Task inputs below:

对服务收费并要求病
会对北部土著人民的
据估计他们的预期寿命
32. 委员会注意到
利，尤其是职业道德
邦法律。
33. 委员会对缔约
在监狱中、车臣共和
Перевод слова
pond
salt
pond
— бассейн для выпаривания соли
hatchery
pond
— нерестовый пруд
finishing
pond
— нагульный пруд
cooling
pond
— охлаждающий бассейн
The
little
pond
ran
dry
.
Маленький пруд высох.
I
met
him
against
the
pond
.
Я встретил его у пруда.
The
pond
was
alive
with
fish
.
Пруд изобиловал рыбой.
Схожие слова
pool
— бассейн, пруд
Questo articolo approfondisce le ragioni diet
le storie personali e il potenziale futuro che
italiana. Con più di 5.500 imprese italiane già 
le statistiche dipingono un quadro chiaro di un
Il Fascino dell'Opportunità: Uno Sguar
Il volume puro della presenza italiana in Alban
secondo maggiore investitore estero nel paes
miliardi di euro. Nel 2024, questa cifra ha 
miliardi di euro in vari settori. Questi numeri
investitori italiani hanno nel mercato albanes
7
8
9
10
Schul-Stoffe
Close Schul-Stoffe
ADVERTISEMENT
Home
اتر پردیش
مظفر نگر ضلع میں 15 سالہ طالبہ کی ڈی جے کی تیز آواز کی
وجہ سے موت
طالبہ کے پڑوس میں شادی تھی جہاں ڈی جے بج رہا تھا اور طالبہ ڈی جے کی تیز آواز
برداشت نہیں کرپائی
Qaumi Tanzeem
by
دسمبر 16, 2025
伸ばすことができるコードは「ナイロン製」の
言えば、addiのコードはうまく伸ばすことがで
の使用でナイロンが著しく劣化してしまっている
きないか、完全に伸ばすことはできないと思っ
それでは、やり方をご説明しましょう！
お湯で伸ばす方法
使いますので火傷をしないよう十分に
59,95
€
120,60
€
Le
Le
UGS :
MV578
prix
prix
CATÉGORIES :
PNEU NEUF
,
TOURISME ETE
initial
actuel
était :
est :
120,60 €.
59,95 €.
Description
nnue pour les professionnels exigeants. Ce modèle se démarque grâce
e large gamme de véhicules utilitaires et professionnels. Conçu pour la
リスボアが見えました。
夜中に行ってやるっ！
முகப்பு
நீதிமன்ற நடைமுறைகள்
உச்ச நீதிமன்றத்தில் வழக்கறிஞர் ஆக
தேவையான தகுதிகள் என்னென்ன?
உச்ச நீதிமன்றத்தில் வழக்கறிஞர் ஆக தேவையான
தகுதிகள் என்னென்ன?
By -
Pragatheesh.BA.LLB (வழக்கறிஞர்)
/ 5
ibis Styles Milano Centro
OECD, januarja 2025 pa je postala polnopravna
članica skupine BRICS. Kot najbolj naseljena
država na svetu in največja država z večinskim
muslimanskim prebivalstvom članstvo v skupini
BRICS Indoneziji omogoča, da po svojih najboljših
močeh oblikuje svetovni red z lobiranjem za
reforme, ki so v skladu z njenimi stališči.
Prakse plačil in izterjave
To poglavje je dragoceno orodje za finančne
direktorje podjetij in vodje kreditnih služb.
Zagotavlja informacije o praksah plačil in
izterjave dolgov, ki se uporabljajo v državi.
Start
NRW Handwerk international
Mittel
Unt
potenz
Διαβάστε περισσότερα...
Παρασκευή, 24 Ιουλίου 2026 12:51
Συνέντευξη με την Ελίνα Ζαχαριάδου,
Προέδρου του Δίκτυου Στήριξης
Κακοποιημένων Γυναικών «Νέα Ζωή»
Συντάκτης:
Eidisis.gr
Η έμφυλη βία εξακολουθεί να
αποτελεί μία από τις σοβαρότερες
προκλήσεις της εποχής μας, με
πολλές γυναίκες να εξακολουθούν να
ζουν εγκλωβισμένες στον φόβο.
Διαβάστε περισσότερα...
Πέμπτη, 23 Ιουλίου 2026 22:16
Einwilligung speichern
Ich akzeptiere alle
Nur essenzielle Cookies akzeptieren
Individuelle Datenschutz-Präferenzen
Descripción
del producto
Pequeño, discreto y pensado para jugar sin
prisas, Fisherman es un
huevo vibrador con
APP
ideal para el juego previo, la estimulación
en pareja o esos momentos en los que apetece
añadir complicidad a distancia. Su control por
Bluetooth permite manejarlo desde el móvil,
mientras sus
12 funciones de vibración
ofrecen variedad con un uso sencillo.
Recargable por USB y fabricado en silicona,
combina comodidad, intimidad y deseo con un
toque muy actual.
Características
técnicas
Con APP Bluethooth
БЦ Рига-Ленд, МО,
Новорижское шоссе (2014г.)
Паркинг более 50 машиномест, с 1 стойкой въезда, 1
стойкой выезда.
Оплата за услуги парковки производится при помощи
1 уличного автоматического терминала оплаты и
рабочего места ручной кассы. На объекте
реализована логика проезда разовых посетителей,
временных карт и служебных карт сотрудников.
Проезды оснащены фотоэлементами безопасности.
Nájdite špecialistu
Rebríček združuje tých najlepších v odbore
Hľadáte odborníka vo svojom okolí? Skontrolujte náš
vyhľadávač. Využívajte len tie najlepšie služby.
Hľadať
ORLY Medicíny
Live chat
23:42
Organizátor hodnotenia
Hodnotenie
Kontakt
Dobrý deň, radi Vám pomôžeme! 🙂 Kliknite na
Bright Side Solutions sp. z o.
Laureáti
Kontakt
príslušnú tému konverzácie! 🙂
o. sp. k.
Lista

End of Task inputs.

Each entry shown above should be copied out exactly.

对服务收费并要求病
会对北部土著人民的
据估计他们的预期寿命
32. 委员会注意到
利，尤其是职业道德
邦法律。
33. 委员会对缔约
在监狱中、车臣共和
Перевод слова
pond
salt
pond
— бассейн для выпаривания соли
hatchery
pond
— нерестовый пруд
finishing
pond
— нагульный пруд
cooling
pond
— охлаждающий бассейн
The
little
pond
ran
dry
.
Маленький пруд высох.
I
met
him
against
the
pond
.
Я встретил его у пруда.
The
pond
was
alive
with
fish
.
Пруд изобиловал рыбой.
Схожие слова
pool
— бассейн, пруд
Questo articolo approfondisce le ragioni diet
le storie personali e il potenziale futuro che
italiana. Con più di 5.500 imprese italiane già 
le statistiche dipingono un quadro chiaro di un
Il Fascino dell'Opportunità: Uno Sguar
Il volume puro della presenza italiana in Alban
secondo maggiore investitore estero nel paes
miliardi di euro. Nel 2024, questa cifra ha 
miliardi di euro in vari settori. Questi numeri
investitori italiani hanno nel mercato albanes
7
8
9
10
Schul-Stoffe
Close Schul-Stoffe
ADVERTISEMENT
Home
اتر پردیش
مظفر نگر ضلع میں 15 سالہ طالبہ کی ڈی جے کی تیز آواز کی
وجہ سے موت
طالبہ کے پڑوس میں شادی تھی جہاں ڈی جے بج رہا تھا اور طالبہ ڈی جے کی تیز آواز
برداشت نہیں کرپائی
Qaumi Tanzeem
by
دسمبر 16, 2025
伸ばすことができるコードは「ナイロン製」の
言えば、addiのコードはうまく伸ばすことがで
の使用でナイロンが著しく劣化してしまっている
きないか、完全に伸ばすことはできないと思っ
それでは、やり方をご説明しましょう！
お湯で伸ばす方法
使いますので火傷をしないよう十分に
59,95
€
120,60
€
Le
Le
UGS :
MV578
prix
prix
CATÉGORIES :
PNEU NEUF
,
TOURISME ETE
initial
actuel
était :
est :
120,60 €.
59,95 €.
Description
nnue pour les professionnels exigeants. Ce modèle se démarque grâce
e large gamme de véhicules utilitaires et professionnels. Conçu pour la
リスボアが見えました。
夜中に行ってやるっ！
முகப்பு
நீதிமன்ற நடைமுறைகள்
உச்ச நீதிமன்றத்தில் வழக்கறிஞர் ஆக
தேவையான தகுதிகள் என்னென்ன?
உச்ச நீதிமன்றத்தில் வழக்கறிஞர் ஆக தேவையான
தகுதிகள் என்னென்ன?
By -
Pragatheesh.BA.LLB (வழக்கறிஞர்)
/ 5
ibis Styles Milano Centro
OECD, januarja 2025 pa je postala polnopravna
članica skupine BRICS. Kot najbolj naseljena
država na svetu in največja država z večinskim
muslimanskim prebivalstvom članstvo v skupini
BRICS Indoneziji omogoča, da po svojih najboljših
močeh oblikuje svetovni red z lobiranjem za
reforme, ki so v skladu z njenimi stališči.
Prakse plačil in izterjave
To poglavje je dragoceno orodje za finančne
direktorje podjetij in vodje kreditnih služb.
Zagotavlja informacije o praksah plačil in
izterjave dolgov, ki se uporabljajo v državi.
Start
NRW Handwerk international
Mittel
Unt
potenz
Διαβάστε περισσότερα...
Παρασκευή, 24 Ιουλίου 2026 12:51
Συνέντευξη με την Ελίνα Ζαχαριάδου,
Προέδρου του Δίκτυου Στήριξης
Κακοποιημένων Γυναικών «Νέα Ζωή»
Συντάκτης:
Eidisis.gr
Η έμφυλη βία εξακολουθεί να
αποτελεί μία από τις σοβαρότερες
προκλήσεις της εποχής μας, με
πολλές γυναίκες να εξακολουθούν να
ζουν εγκλωβισμένες στον φόβο.
Διαβάστε περισσότερα...
Πέμπτη, 23 Ιουλίου 2026 22:16
Einwilligung speichern
Ich akzeptiere alle
Nur essenzielle Cookies akzeptieren
Individuelle Datenschutz-Präferenzen
Descripción
del producto
Pequeño, discreto y pensado para jugar sin
prisas, Fisherman es un
huevo vibrador con
APP
ideal para el juego previo, la estimulación
en pareja o esos momentos en los que apetece
añadir complicidad a distancia. Su control por
Bluetooth permite manejarlo desde el móvil,
mientras sus
12 funciones de vibración
ofrecen variedad con un uso sencillo.
Recargable por USB y fabricado en silicona,
combina comodidad, intimidad y deseo con un
toque muy actual.
Características
técnicas
Con APP Bluethooth
БЦ Рига-Ленд, МО,
Новорижское шоссе (2014г.)
Паркинг более 50 машиномест, с 1 стойкой въезда, 1
стойкой выезда.
Оплата за услуги парковки производится при помощи
1 уличного автоматического терминала оплаты и
рабочего места ручной кассы. На объекте
реализована логика проезда разовых посетителей,
временных карт и служебных карт сотрудников.
Проезды оснащены фотоэлементами безопасности.
Nájdite špecialistu
Rebríček združuje tých najlepších v odbore
Hľadáte odborníka vo svojom okolí? Skontrolujte náš
vyhľadávač. Využívajte len tie najlepšie služby.
Hľadať
ORLY Medicíny
Live chat
23:42
Organizátor hodnotenia
Hodnotenie
Kontakt
Dobrý deň, radi Vám pomôžeme! 🙂 Kliknite na
Bright Side Solutions sp. z o.
Laureáti
Kontakt
príslušnú tému konverzácie! 🙂
o. sp. k.
Lista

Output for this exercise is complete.